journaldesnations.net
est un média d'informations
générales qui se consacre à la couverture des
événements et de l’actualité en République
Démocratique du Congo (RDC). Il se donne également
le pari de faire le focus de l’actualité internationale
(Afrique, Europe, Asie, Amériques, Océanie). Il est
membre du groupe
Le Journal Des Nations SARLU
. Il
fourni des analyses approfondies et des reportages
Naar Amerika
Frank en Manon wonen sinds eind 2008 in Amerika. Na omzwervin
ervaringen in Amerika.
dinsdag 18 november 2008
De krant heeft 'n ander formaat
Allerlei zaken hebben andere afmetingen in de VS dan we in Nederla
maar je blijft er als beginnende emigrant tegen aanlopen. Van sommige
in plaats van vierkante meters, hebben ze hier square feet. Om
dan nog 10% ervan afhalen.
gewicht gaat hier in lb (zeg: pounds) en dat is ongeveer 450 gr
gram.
================================
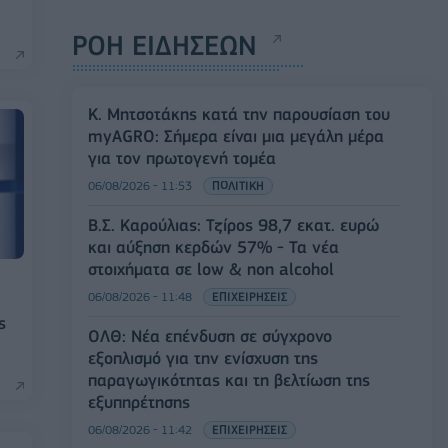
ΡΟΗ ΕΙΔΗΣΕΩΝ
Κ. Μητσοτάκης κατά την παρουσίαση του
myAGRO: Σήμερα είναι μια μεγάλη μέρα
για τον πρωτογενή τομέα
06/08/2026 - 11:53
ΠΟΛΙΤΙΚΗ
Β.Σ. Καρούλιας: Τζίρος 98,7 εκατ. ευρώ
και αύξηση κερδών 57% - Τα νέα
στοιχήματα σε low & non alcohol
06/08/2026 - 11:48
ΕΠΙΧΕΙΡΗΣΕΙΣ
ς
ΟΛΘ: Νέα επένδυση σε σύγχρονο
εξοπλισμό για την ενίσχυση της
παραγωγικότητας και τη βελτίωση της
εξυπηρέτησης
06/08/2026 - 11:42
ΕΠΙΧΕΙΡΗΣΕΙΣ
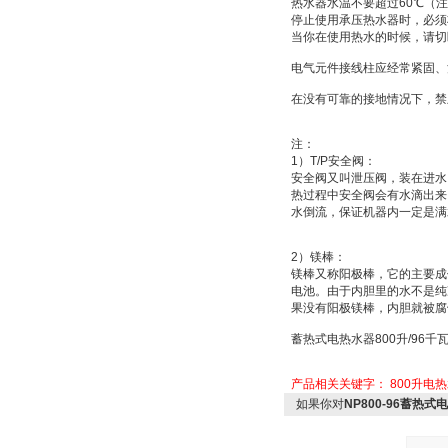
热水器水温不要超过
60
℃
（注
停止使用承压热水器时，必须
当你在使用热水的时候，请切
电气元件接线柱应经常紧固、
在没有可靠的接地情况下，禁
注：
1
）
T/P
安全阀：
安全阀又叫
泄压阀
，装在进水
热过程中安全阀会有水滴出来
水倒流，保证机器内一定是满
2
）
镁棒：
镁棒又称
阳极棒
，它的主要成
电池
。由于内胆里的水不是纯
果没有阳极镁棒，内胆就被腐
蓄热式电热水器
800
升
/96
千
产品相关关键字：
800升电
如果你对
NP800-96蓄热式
================================
→ **INSTRUCTIONS TO FOLLOW**:
Here the job is to set down exactly the lines of the material above that fall between the one with "générales qui se consacre à la couverture des" and the one with "dan nog 10% ervan afhalen.", inclusive, and nothing beyond them.

→ **RESPONSE FOR THIS EXERCISE**:
générales qui se consacre à la couverture des
événements et de l’actualité en République
Démocratique du Congo (RDC). Il se donne également
le pari de faire le focus de l’actualité internationale
(Afrique, Europe, Asie, Amériques, Océanie). Il est
membre du groupe
Le Journal Des Nations SARLU
. Il
fourni des analyses approfondies et des reportages
Naar Amerika
Frank en Manon wonen sinds eind 2008 in Amerika. Na omzwervin
ervaringen in Amerika.
dinsdag 18 november 2008
De krant heeft 'n ander formaat
Allerlei zaken hebben andere afmetingen in de VS dan we in Nederla
maar je blijft er als beginnende emigrant tegen aanlopen. Van sommige
in plaats van vierkante meters, hebben ze hier square feet. Om
dan nog 10% ervan afhalen.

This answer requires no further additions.